Saved entries
***

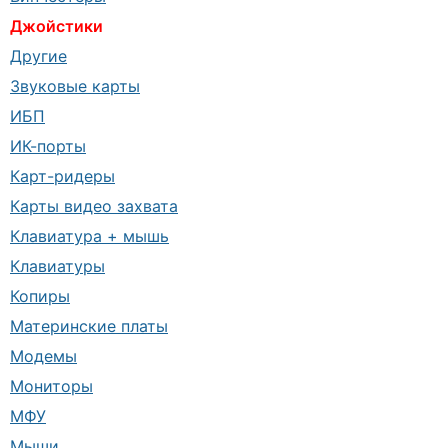
Джойстики
Другие
Звуковые карты
ИБП
ИК-порты
Карт-ридеры
Карты видео захвата
Клавиатура + мышь
Клавиатуры
Копиры
Материнские платы
Модемы
Мониторы
МФУ
Мыши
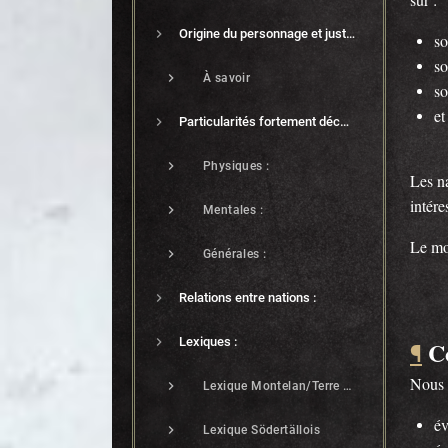
Origine du personnage et justification du départ vers Talioferra
s
s
À savoir
s
et
Particularités fortement déconseillées
Physiques :
Les na
intére
Mentales :
Le mo
Générales :
Relations entre nations :
Lexiques :
C
¶
Nous 
Lexique Montelan/Terre Sacrée
év
Lexique Södertällois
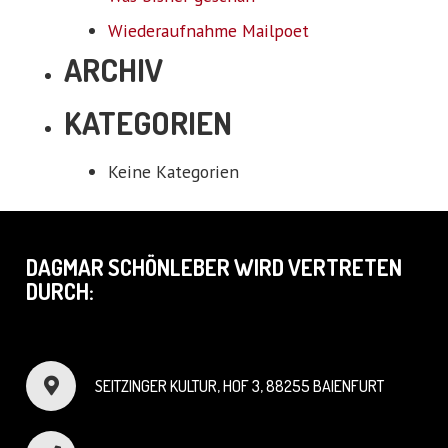
Wiederaufnahme Mailpoet
ARCHIV
KATEGORIEN
Keine Kategorien
DAGMAR SCHÖNLEBER WIRD VERTRETEN
DURCH:
SEITZINGER KULTUR, HOF 3, 88255 BAIENFURT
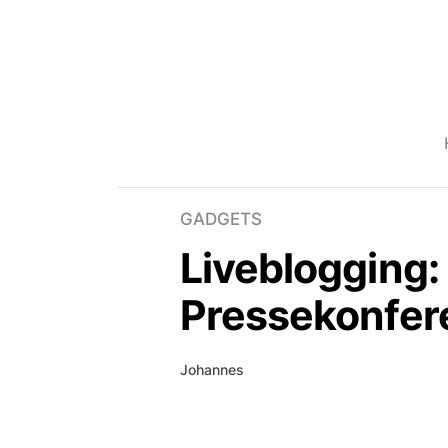
GADGETS
Liveblogging:
Pressekonfer
Johannes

***

### YOUR GOAL
An exact transcription of the records above is needed, with no pictures included.

### YOUR SOLUTION
Джойстики
Другие
Звуковые карты
ИБП
ИК-порты
Карт-ридеры
Карты видео захвата
Клавиатура + мышь
Клавиатуры
Копиры
Материнские платы
Модемы
Мониторы
МФУ
Мыши
Origine du personnage et justification du départ vers Talioferra
s
s
À savoir
s
et
Particularités fortement déconseillées
Physiques :
Les na
intére
Mentales :
Le mo
Générales :
Relations entre nations :
Lexiques :
C
¶
Nous 
Lexique Montelan/Terre Sacrée
év
Lexique Södertällois
Wiederaufnahme Mailpoet
ARCHIV
KATEGORIEN
Keine Kategorien
DAGMAR SCHÖNLEBER WIRD VERTRETEN
DURCH:
SEITZINGER KULTUR, HOF 3, 88255 BAIENFURT
GADGETS
Liveblogging:
Pressekonfer
Johannes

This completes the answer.